The couple filed for legal separation in September 2002 and a judgment for legal separation was granted in December 2003; they divorced in 2006. In January 2004, Burnett began dating Roma Downey. In November 2006, while the two were vacationing with their children in Zihuatanejo, Mexico, he proposed to her. They wed on 28 April 2007 in their Malibu home. The ceremony was officiated by Downey's former co-star, Della Reese.

Awards, honors and affiliations
In 2004, Time magazine called Burnett one of the Most Influential People in the World Today. Burnett was also named "Philanthropist of the Year" by the Reality Cares Foundation. He has won both Brandweek's "Marketer of the Year Award", the prestigious Rose d'Or Frapa Format Award, the Brandon Tartikoff Legacy Award and the Norman Lear Award from the Producers Guild of America.

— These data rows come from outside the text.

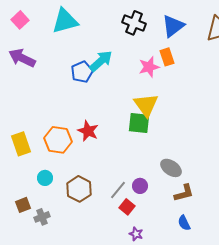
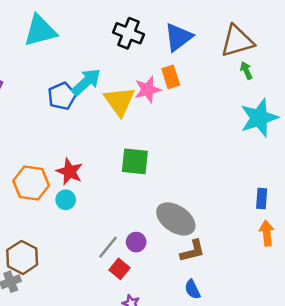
yellow triangle: (146, 105) -> (119, 101), moved
gray ellipse: (171, 168) -> (176, 219), size x1.4
cyan circle: (45, 178) -> (66, 200), moved
brown hexagon: (79, 189) -> (22, 257), moved

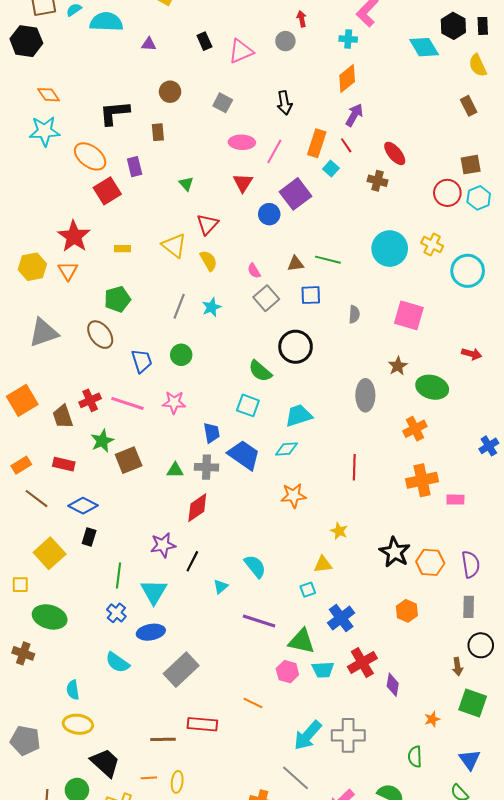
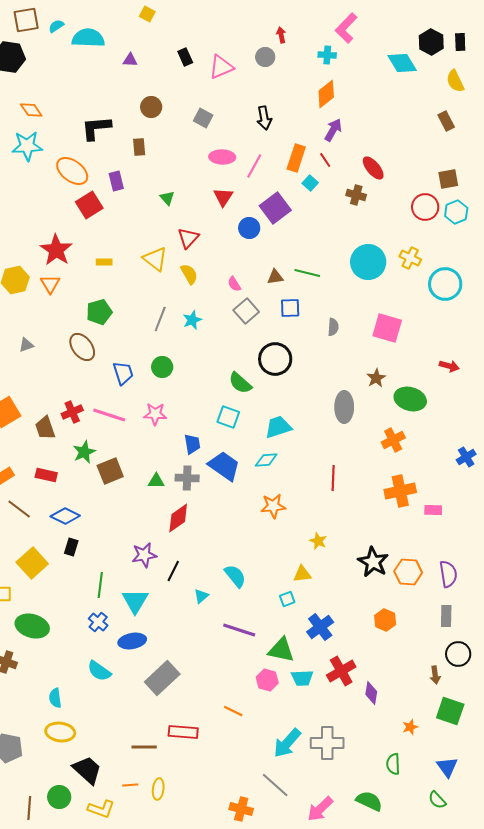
gray triangle: (44, 333) -> (26, 345), size x0.5

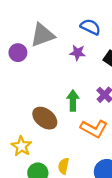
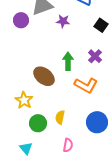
purple star: (78, 53) -> (63, 21), moved

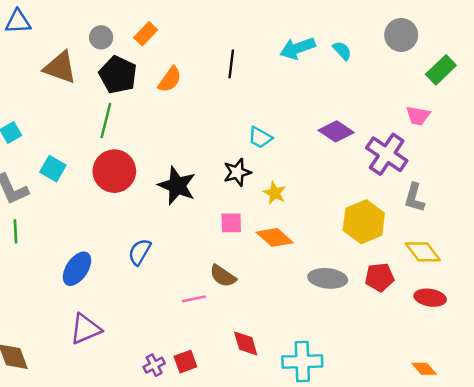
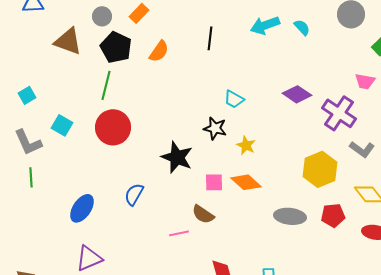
black star: (237, 172) -> (215, 128), turned 30
black star: (177, 186) -> (177, 157), moved
gray L-shape: (414, 198) -> (362, 149), turned -70
pink square: (231, 223) -> (214, 182), moved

Burnett served for two years on the board of directors for the British Academy of Film and Television Arts. In November 2007, Burnett was elected into the Broadcast & Cable Hall of Fame and in 2008, it was announced that he would be honoured with a star on the Hollywood Walk of Fame. On 8 July 2009, Burnett received a star at 6664 Hollywood Blvd. In June 2011, Burnett was elected into the Producers Guild of America Council Board of Delegates and currently serves on the Producers Council. He is an ambassador for Operation Smile.

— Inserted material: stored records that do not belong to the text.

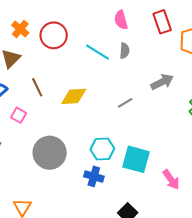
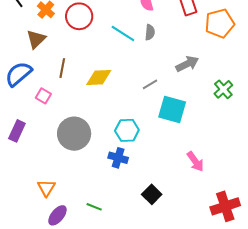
brown line: (37, 87) -> (62, 68), turned 36
cyan square: (136, 159) -> (172, 109), moved

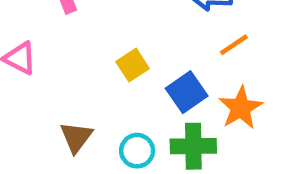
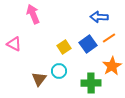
blue square: (187, 92) -> (88, 44), moved
cyan circle: (137, 151) -> (59, 71), moved

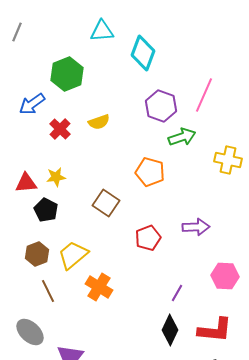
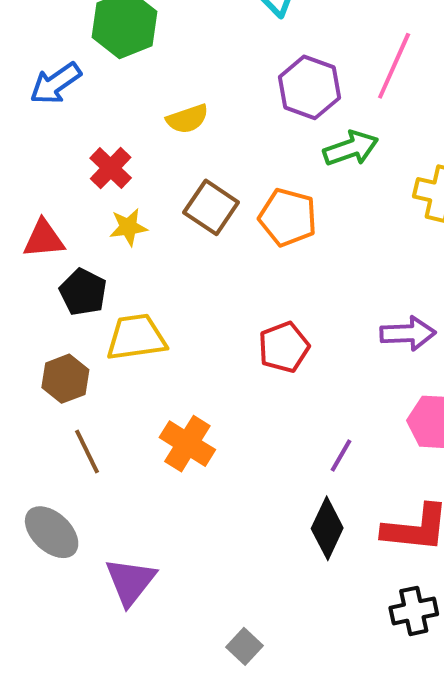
red cross: (60, 129) -> (111, 168), moved
yellow star: (56, 177) -> (128, 227), moved
brown square: (106, 203) -> (211, 207), moved
purple arrow: (196, 227) -> (408, 333), moved
yellow trapezoid: (73, 255) -> (136, 337), moved, turned 32

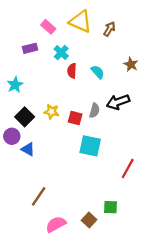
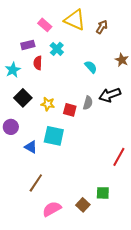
red semicircle: (72, 71) -> (38, 63), moved
cyan star: (15, 85) -> (13, 70), moved
black square: (25, 117) -> (23, 98), moved
cyan square: (90, 146) -> (54, 136), moved
blue triangle: (28, 149) -> (31, 147), moved

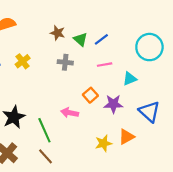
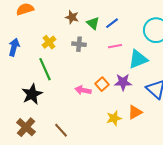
yellow cross: (23, 61) -> (49, 42), moved
cyan triangle: (130, 79) -> (138, 59), size x1.5
orange square: (90, 95) -> (102, 84), moved
green line: (44, 130) -> (45, 69), moved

In 2013, the ten-hour mini-series The Bible received the Parents Television Council 2013 Seal of Approval. Shark Tank, The Voice, and Survivor were all nominated for Critics Choice Awards, at which the Voice won for Best Reality Series – Competition. The three shows were nominated for the Television Critics Association Awards, at which Shark Tank won for Outstanding Achievement in Reality Programming.

In 2013, The Voice, Shark Tank and The Bible were nominated for Primetime Emmy Awards; The Voice won for Outstanding Reality – Competition Program. The Voice and Shark Tank were nominated at the 2015 Critics' Choice Television Awards, at which Shark Tank won for Best Reality Series.

In 2014, Burnett was named the "Number 1 Reality Producer" on The Hollywood Reporter Reality Power List.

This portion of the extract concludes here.